U.S. prosecutors want Changpeng Zhao, the founder and former chief executive of Binance, the world’s largest cryptocurrency exchange, to serve three years in prison after he pleaded guilty to violating laws against money laundering. Prosecutors made the request in a Tuesday night filing in Seattle federal court.
They said sentencing Zhao to twice the maximum 18 months recommended under federal guidelines would reflect the magnitude of his willful violations, and send a message that “the right choice, every time, is to comply with the law.”
Lawyers for Zhao requested probation. U.S. District Judge Richard Jones is expected to sentence Zhao on April 30.
Once the most powerful figure in the crypto industry, Zhao, 47, stepped down as Binance’s chief last November, when he and the exchange admitted to evading anti-money laundering requirements under the Bank Secrecy Act.
Binance agreed to a $4.32 billion criminal penalty.
Prosecutors said Binance, employing a “Wild West” model that welcomed criminals, did not report more than 100,000 suspicious transactions with designated terrorist groups including Hamas, al Qaeda and the Islamic State of Iraq and Syria, or ISIS.

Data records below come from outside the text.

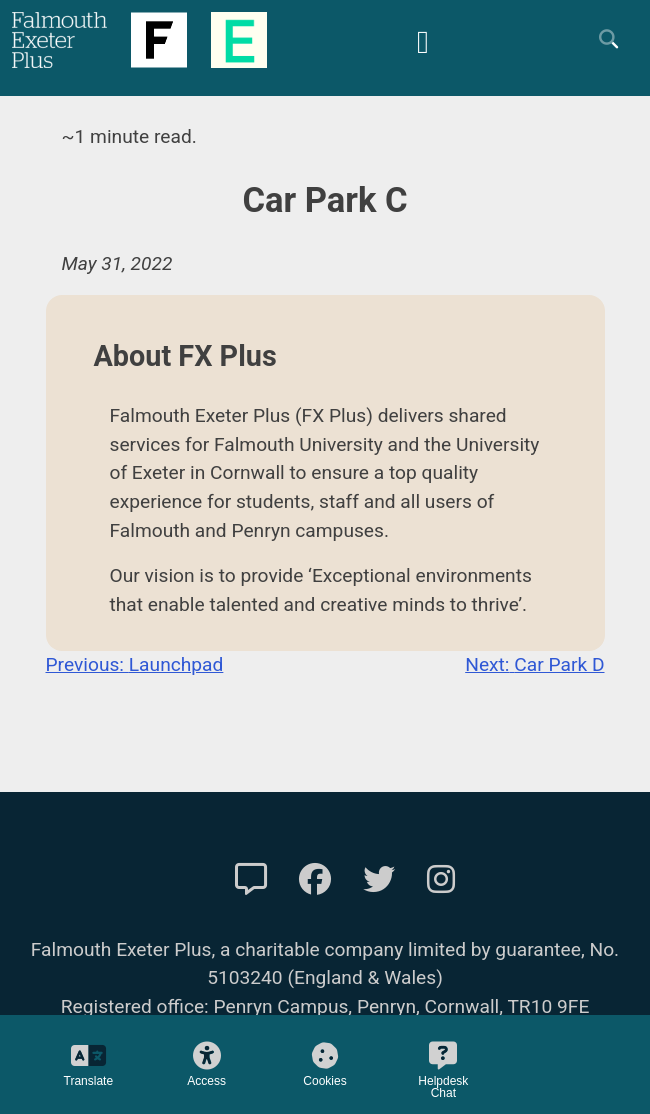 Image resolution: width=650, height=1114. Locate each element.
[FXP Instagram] (441, 880)
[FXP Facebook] (315, 880)
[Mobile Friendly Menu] (423, 39)
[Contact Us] (251, 880)
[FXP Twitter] (379, 880) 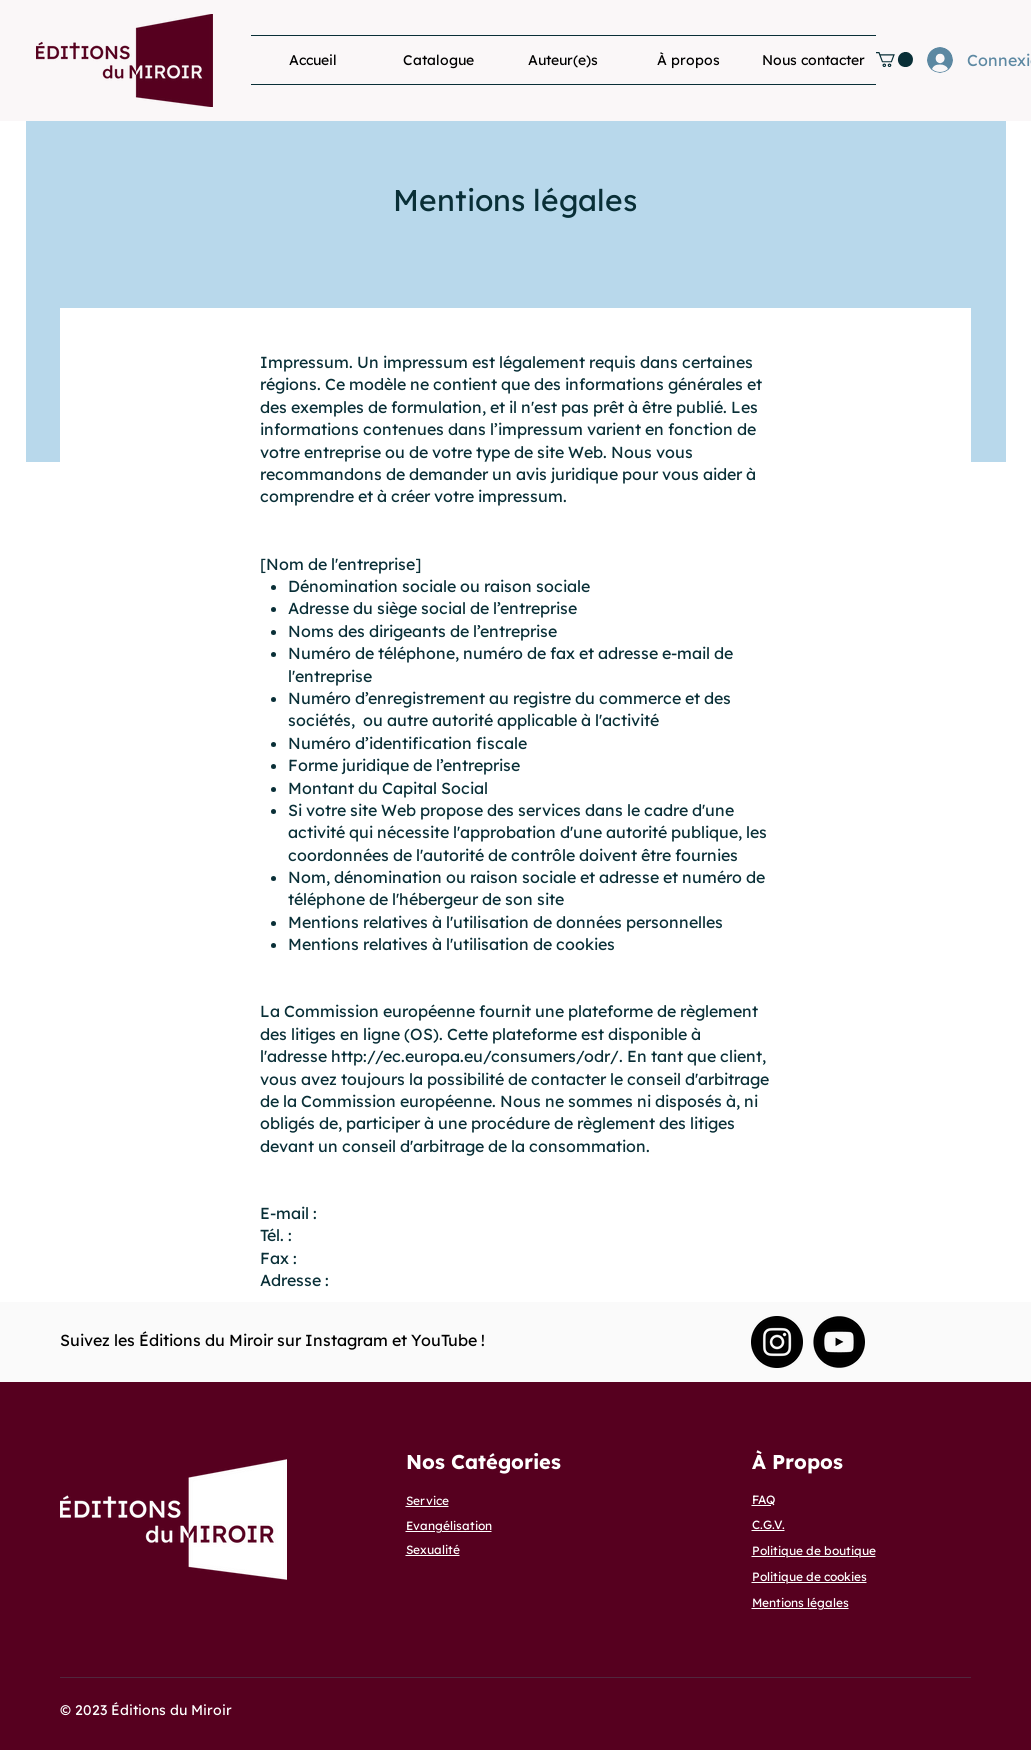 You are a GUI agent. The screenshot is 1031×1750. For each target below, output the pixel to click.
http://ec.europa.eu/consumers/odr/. (477, 1056)
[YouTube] (839, 1342)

They also said Zhao’s platform also supported the sale of child sexual abuse materials and was a recipient of a large portion of ransomware proceeds. “He made a business decision that violating U.S. law was the best way to attract users, build his company, and line his pockets,” prosecutors said. In seeking leniency, Zhao’s lawyers cited the first-time offender’s “unflinching” acceptance of responsibility, his $50 million criminal fine, and that no defendant in a remotely similar case has been imprisoned.
They also said Zhao made Binance an industry leader on compliance, “despite the initial failures that led to this prosecution.” Zhao founded Binance in 2017.

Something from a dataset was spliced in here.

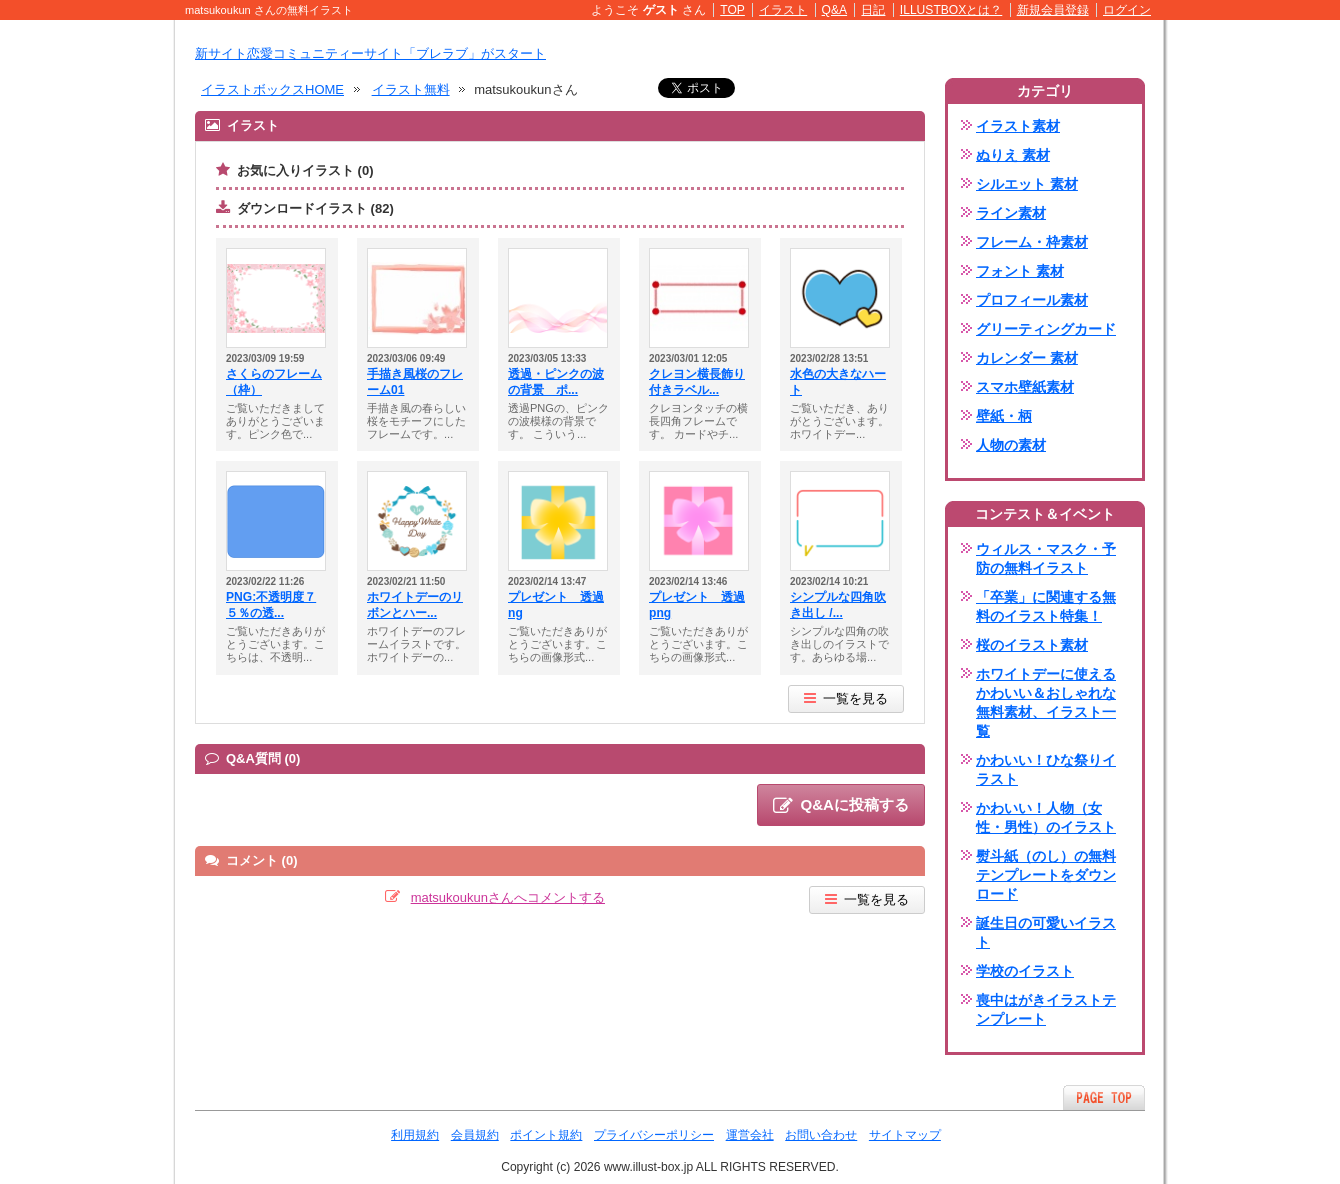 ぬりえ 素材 (1013, 155)
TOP (732, 10)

He has been free on a $175 million bond, and agreed not to appeal any sentence within federal guidelines.
Binance’s penalty included a $1.81 billion criminal fine and $2.51 billion of restitution. Zhao also paid $50 million to the U.S. Commodity Futures Trading Commission, his lawyers said.
The case is U.S. v. Zhao, U.S. District Court, Western District of Washington, No. 23-cr-00179.